--- Task statement ---
Exact copy, pictures excluded: output the lines from the opening of the entries through the line bearing "Processing (IDP) Platforms of".

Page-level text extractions
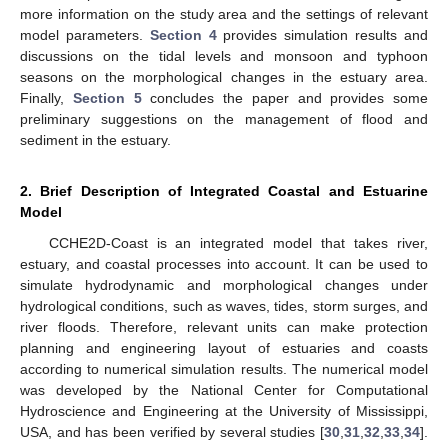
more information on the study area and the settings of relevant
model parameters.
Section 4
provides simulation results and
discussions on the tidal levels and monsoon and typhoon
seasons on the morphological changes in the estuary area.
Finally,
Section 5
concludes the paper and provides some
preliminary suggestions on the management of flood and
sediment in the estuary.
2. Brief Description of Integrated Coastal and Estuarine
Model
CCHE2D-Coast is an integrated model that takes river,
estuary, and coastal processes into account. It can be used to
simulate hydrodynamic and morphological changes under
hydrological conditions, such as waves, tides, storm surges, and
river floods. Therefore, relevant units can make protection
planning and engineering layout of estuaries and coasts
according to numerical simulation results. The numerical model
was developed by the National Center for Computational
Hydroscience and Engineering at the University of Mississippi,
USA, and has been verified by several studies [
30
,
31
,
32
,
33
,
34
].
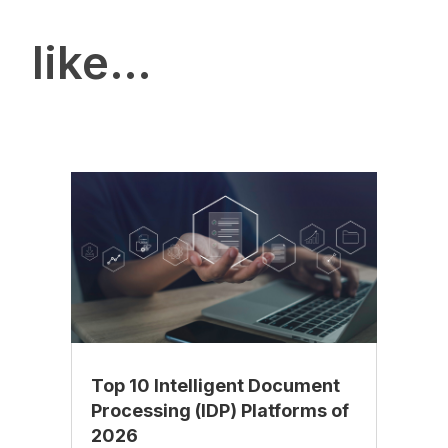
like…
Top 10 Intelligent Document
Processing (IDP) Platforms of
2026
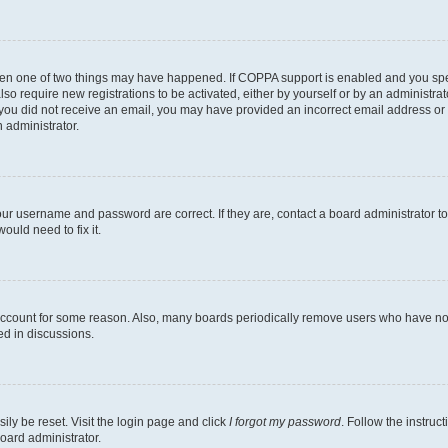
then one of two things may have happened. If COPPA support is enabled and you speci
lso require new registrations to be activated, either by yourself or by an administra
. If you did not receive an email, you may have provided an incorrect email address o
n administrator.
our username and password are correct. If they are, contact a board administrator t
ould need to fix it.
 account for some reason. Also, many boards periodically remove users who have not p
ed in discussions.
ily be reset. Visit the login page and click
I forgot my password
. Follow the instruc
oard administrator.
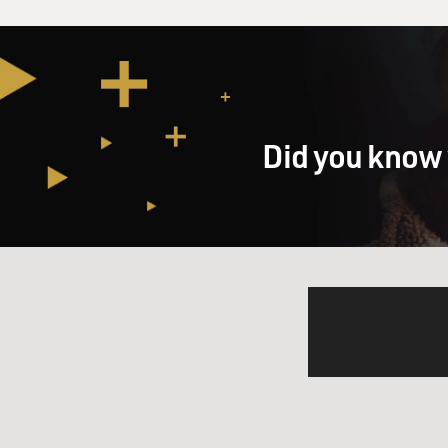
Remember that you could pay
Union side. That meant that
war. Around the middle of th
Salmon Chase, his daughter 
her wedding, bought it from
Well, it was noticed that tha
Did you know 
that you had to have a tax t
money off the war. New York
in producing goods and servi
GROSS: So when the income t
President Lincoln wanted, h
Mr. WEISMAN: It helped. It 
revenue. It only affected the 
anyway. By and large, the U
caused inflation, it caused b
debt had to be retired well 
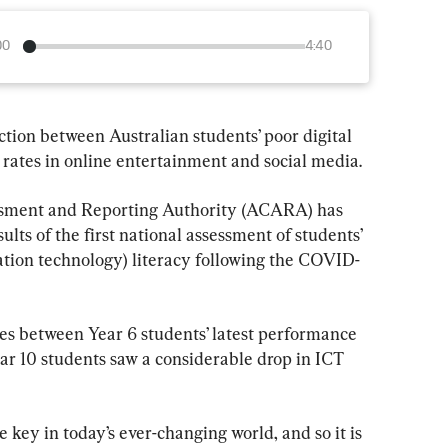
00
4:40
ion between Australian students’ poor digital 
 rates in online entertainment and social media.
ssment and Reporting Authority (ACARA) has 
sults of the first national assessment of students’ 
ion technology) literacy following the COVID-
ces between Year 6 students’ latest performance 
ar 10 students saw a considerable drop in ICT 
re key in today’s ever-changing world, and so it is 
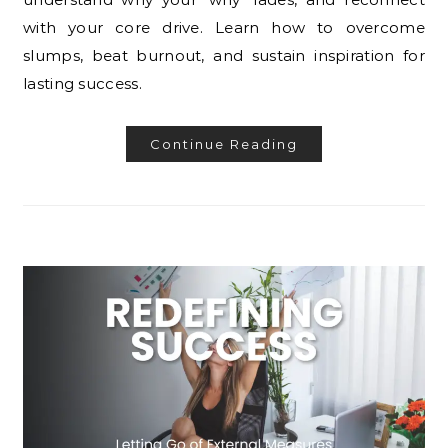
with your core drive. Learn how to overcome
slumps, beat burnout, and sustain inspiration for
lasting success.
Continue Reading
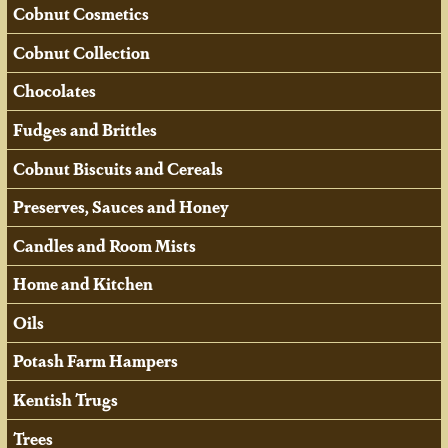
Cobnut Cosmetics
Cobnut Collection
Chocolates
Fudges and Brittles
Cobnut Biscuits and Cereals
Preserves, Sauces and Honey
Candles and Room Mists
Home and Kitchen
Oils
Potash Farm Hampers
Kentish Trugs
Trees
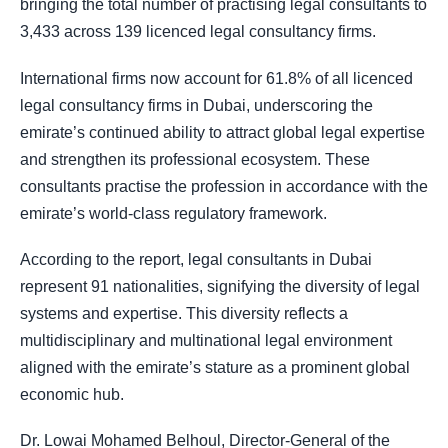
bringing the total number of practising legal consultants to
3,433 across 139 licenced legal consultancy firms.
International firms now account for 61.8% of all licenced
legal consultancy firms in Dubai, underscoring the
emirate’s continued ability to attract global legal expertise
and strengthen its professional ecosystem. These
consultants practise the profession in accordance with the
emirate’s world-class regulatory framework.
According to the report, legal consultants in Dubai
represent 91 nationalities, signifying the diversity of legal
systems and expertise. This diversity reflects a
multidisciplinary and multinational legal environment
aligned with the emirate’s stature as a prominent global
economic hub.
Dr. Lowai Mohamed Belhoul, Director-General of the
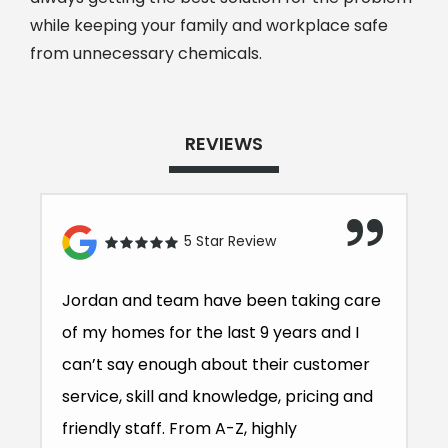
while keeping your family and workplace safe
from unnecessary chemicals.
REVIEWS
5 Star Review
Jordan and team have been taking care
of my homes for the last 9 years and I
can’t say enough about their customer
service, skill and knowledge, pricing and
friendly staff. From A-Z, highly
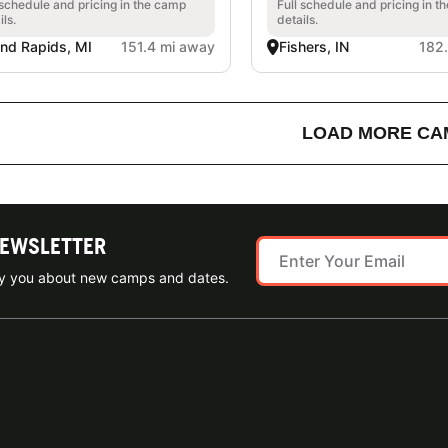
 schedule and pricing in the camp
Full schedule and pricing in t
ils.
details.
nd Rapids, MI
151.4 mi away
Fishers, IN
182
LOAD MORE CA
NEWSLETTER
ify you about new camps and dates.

--- Solution to the exercise ---
more information on the study area and the settings of relevant
model parameters.
Section 4
provides simulation results and
discussions on the tidal levels and monsoon and typhoon
seasons on the morphological changes in the estuary area.
Finally,
Section 5
concludes the paper and provides some
preliminary suggestions on the management of flood and
sediment in the estuary.
2. Brief Description of Integrated Coastal and Estuarine
Model
CCHE2D-Coast is an integrated model that takes river,
estuary, and coastal processes into account. It can be used to
simulate hydrodynamic and morphological changes under
hydrological conditions, such as waves, tides, storm surges, and
river floods. Therefore, relevant units can make protection
planning and engineering layout of estuaries and coasts
according to numerical simulation results. The numerical model
was developed by the National Center for Computational
Hydroscience and Engineering at the University of Mississippi,
USA, and has been verified by several studies [
30
,
31
,
32
,
33
,
34
].
like…
Top 10 Intelligent Document
Processing (IDP) Platforms of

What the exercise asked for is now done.